= PROBLEM =
List all lines of the data that include the string "memory".
*** GIVEN RECORDS ***
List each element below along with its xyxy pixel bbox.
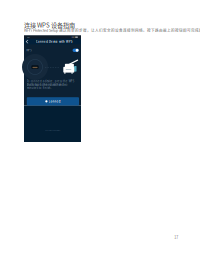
staticText: 9:41 [27, 36, 30, 38]
staticText: 17 [174, 234, 178, 240]
staticText: minutes to finish. [27, 86, 52, 90]
button[interactable]: Connect [27, 97, 79, 106]
staticText: Connect Device with WPS [36, 40, 72, 43]
staticText: Learn more about WPS [44, 130, 60, 131]
staticText: ▮▮▮ [72, 36, 75, 38]
button[interactable]: WPS [24, 48, 81, 53]
staticText: To connect a device, press the WPS butto… [27, 79, 74, 86]
staticText: then tap Connect within two [27, 83, 68, 86]
staticText: 连接 WPS 设备指南 [24, 20, 75, 29]
staticText: Connect [48, 100, 60, 103]
button[interactable]: Back [24, 39, 30, 44]
staticText: WPS [26, 48, 31, 52]
staticText: Wi-Fi Protected Setup 通过简单的步骤，让人们安全的设备连接… [24, 28, 200, 33]
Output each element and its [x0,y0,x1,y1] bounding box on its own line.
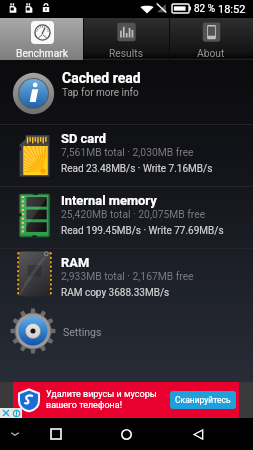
button[interactable]: About [169,18,253,60]
button[interactable]: Benchmark [0,18,83,60]
button[interactable]: Ad info [11,408,22,418]
button[interactable]: Recents [36,418,76,450]
staticText: Удалите вирусы и мусоры [46,389,157,400]
button[interactable]: SD card [0,125,253,186]
button[interactable]: Cached read [0,63,253,124]
staticText: Results [109,47,143,59]
button[interactable]: Settings [0,311,253,365]
staticText: 25,420MB total · 20,075MB free [61,208,206,220]
staticText: RAM [61,255,90,270]
button[interactable]: Close ad [0,408,11,418]
staticText: Cached read [62,70,141,86]
button[interactable]: Home [106,418,146,450]
staticText: SD card [61,131,106,146]
button[interactable]: Results [83,18,169,60]
staticText: 7,561MB total · 2,030MB free [61,146,194,158]
staticText: Сканируйтесь [175,395,231,405]
staticText: About [197,47,225,59]
staticText: Read 23.48MB/s · Write 7.16MB/s [61,163,213,175]
staticText: Internal memory [61,193,157,208]
button[interactable]: Hide keyboard [0,418,30,450]
staticText: Benchmark [16,47,68,59]
staticText: 2,933MB total · 2,167MB free [61,270,194,282]
staticText: вашего телефона! [46,400,122,411]
staticText: Read 199.45MB/s · Write 77.69MB/s [61,225,224,237]
staticText: Tap for more info [62,87,139,99]
staticText: Settings [63,326,102,338]
staticText: 18:52 [218,3,246,16]
button[interactable]: Сканируйтесь [170,391,236,409]
button[interactable]: RAM [0,249,253,310]
button[interactable]: Back [178,418,218,450]
button[interactable]: Удалите вирусы и мусоры [13,382,239,418]
button[interactable]: Internal memory [0,187,253,248]
staticText: RAM copy 3688.33MB/s [61,287,170,299]
staticText: 82 % [194,3,216,15]
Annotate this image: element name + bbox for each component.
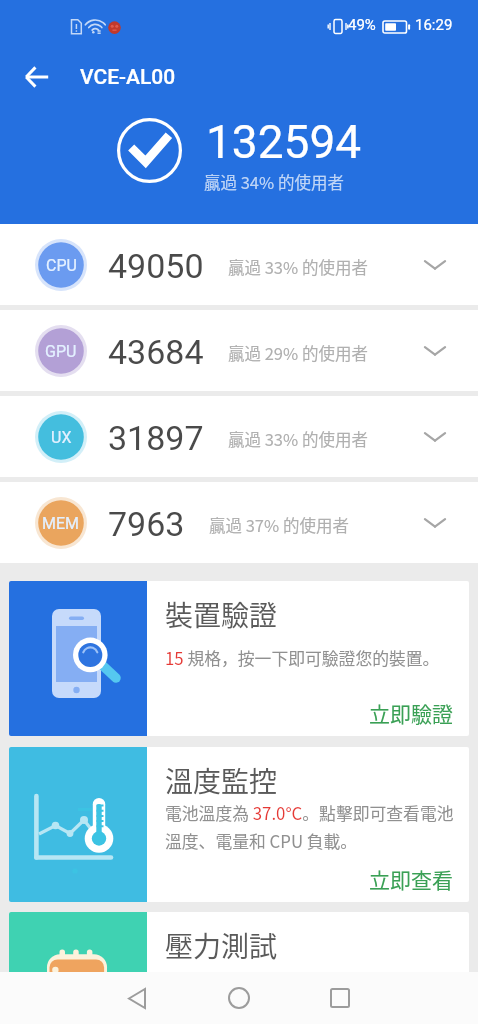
staticText: 43684 [108, 332, 204, 372]
button[interactable]: 壓力測試 [9, 912, 469, 1024]
staticText: 贏過 33% 的使用者 [228, 255, 368, 279]
button[interactable]: 裝置驗證 [9, 581, 469, 736]
button[interactable]: GPU [0, 310, 478, 391]
button[interactable]: CPU [0, 224, 478, 305]
staticText: 立即驗證 [369, 698, 453, 728]
staticText: 15 規格，按一下即可驗證您的裝置。 [165, 646, 440, 670]
staticText: 49050 [108, 246, 204, 286]
staticText: GPU [45, 342, 77, 361]
button[interactable]: Back [14, 55, 60, 99]
staticText: MEM [42, 514, 80, 533]
button[interactable]: Home [209, 978, 269, 1018]
staticText: 贏過 37% 的使用者 [209, 513, 349, 537]
staticText: 31897 [108, 418, 204, 458]
staticText: 49% [348, 16, 376, 34]
staticText: CPU [46, 256, 77, 275]
staticText: 贏過 34% 的使用者 [204, 170, 344, 194]
staticText: 壓力測試 [165, 925, 278, 966]
staticText: 溫度監控 [165, 760, 278, 801]
staticText: 16:29 [415, 16, 453, 34]
staticText: VCE-AL00 [80, 65, 176, 90]
button[interactable]: UX [0, 396, 478, 477]
staticText: 裝置驗證 [165, 594, 278, 635]
staticText: 132594 [206, 115, 362, 169]
staticText: 贏過 33% 的使用者 [228, 427, 368, 451]
staticText: 電池溫度為 37.0°C。點擊即可查看電池溫度、電量和 CPU 負載。 [165, 801, 460, 852]
button[interactable]: 溫度監控 [9, 747, 469, 902]
staticText: 立即查看 [369, 864, 453, 894]
staticText: 7963 [108, 504, 185, 544]
staticText: 贏過 29% 的使用者 [228, 341, 368, 365]
staticText: UX [51, 428, 72, 447]
button[interactable]: Recents [310, 978, 370, 1018]
button[interactable]: Back [107, 978, 167, 1018]
button[interactable]: MEM [0, 482, 478, 563]
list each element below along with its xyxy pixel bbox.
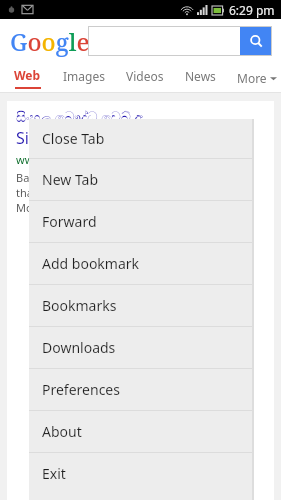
*** End of GIVEN RECORDS ***
= WRITTEN ANSWER =
staticText: Internal memory [61,193,157,208]
button[interactable]: Internal memory [0,187,253,248]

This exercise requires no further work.